*** Opening of DATA PROVIDED ***
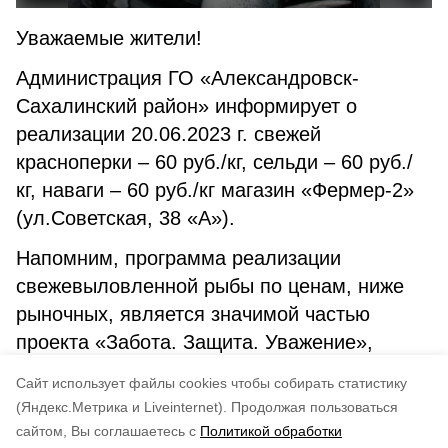
Уважаемые жители!
Администрация ГО «Александровск-
Сахалинский район» информирует о
реализации 20.06.2023 г. свежей
красноперки – 60 руб./кг, сельди – 60 руб./
кг, наваги – 60 руб./кг магазин «Фермер-2»
(ул.Советская, 38 «А»).
Напомним, программа реализации
свежевыловленной рыбы по ценам, ниже
рыночных, является значимой частью
проекта «Забота. Защита. Уважение»,
запущенного по инициативе губернатора
Cайт использует файлы cookies чтобы собирать статистику
Валерия Лимаренко.
(Яндекс.Метрика и Liveinternet).
Продолжая пользоваться
сайтом, Вы соглашаетесь с
Политикой обработки
Понравилась статья?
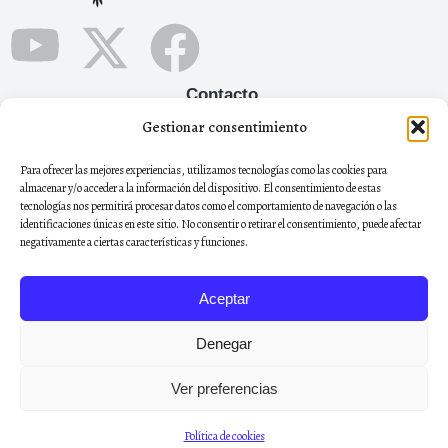
Contacto
Gestionar consentimiento
+34 665 12 05 90
Para ofrecer las mejores experiencias, utilizamos tecnologías como las cookies para
remayviveeditorial@gmail.com
almacenar y/o acceder a la información del dispositivo. El consentimiento de estas
tecnologías nos permitirá procesar datos como el comportamiento de navegación o las
Boletín
identificaciones únicas en este sitio. No consentir o retirar el consentimiento, puede afectar
Regístrate al boletín de noticias para estar al día de todas
negativamente a ciertas características y funciones.
nuestras novedades
Aceptar
Denegar
Registrarse
Ver preferencias
Política de cookies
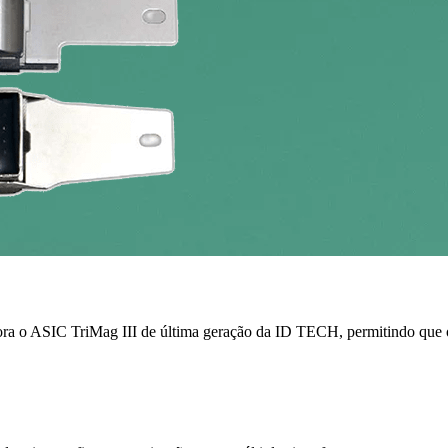
ora o ASIC TriMag III de última geração da ID TECH, permitindo que 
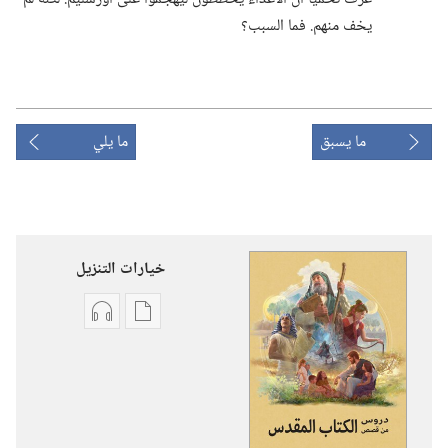
يخف منهم.‏ فما السبب؟‏
ما يسبق
ما يلي
خيارات التنزيل
خيارات
خيارات
تنزيل
تنزيل
الاصدارات
التسجيلات
دروس
السمعية
من
دروس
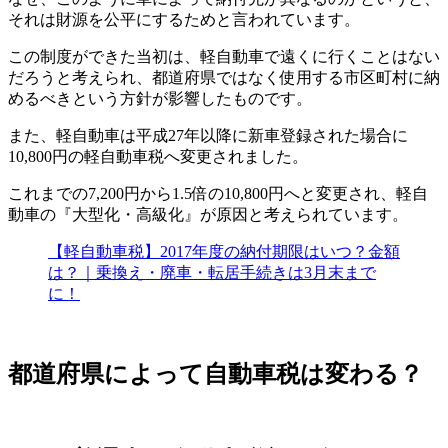
それは財源を公平にするためと言われています。
この制度ができた当初は、軽自動車で遠くに行くことはない
だろうと考えられ、都道府県ではなく使用する市区町村に納
めるべきという方針が影響したものです。
また、軽自動車は平成27年以降に新車登録された場合に
10,800円の軽自動車税へ変更されました。
これまでの7,200円から1.5倍の10,800円へと変更され、軽自
動車の『大型化・高級化』が原因と考えられています。
【軽自動車税】2017年度の納付期限はいつ？金額
は？｜乗換え・廃車・転居手続きは3月末まで
に！
都道府県によって自動車税は変わる？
*** Close of DATA PROVIDED ***
__WORK ITEM__. When you reach the line that contains "identificaciones únicas en", start reproducing, and continue word for word to the end of the records; skip all pictures.

__SOLUTION TO THIS PROBLEM__.
identificaciones únicas en este sitio. No consentir o retirar el consentimiento, puede afectar
Regístrate al boletín de noticias para estar al día de todas
negativamente a ciertas características y funciones.
nuestras novedades
Aceptar
Denegar
Registrarse
Ver preferencias
Política de cookies
ora o ASIC TriMag III de última geração da ID TECH, permitindo que 
يخف منهم.‏ فما السبب؟‏
ما يسبق
ما يلي
خيارات التنزيل
خيارات
خيارات
تنزيل
تنزيل
الاصدارات
التسجيلات
دروس
السمعية
من
دروس
それは財源を公平にするためと言われています。
この制度ができた当初は、軽自動車で遠くに行くことはない
だろうと考えられ、都道府県ではなく使用する市区町村に納
めるべきという方針が影響したものです。
また、軽自動車は平成27年以降に新車登録された場合に
10,800円の軽自動車税へ変更されました。
これまでの7,200円から1.5倍の10,800円へと変更され、軽自
動車の『大型化・高級化』が原因と考えられています。
【軽自動車税】2017年度の納付期限はいつ？金額
は？｜乗換え・廃車・転居手続きは3月末まで
に！
都道府県によって自動車税は変わる？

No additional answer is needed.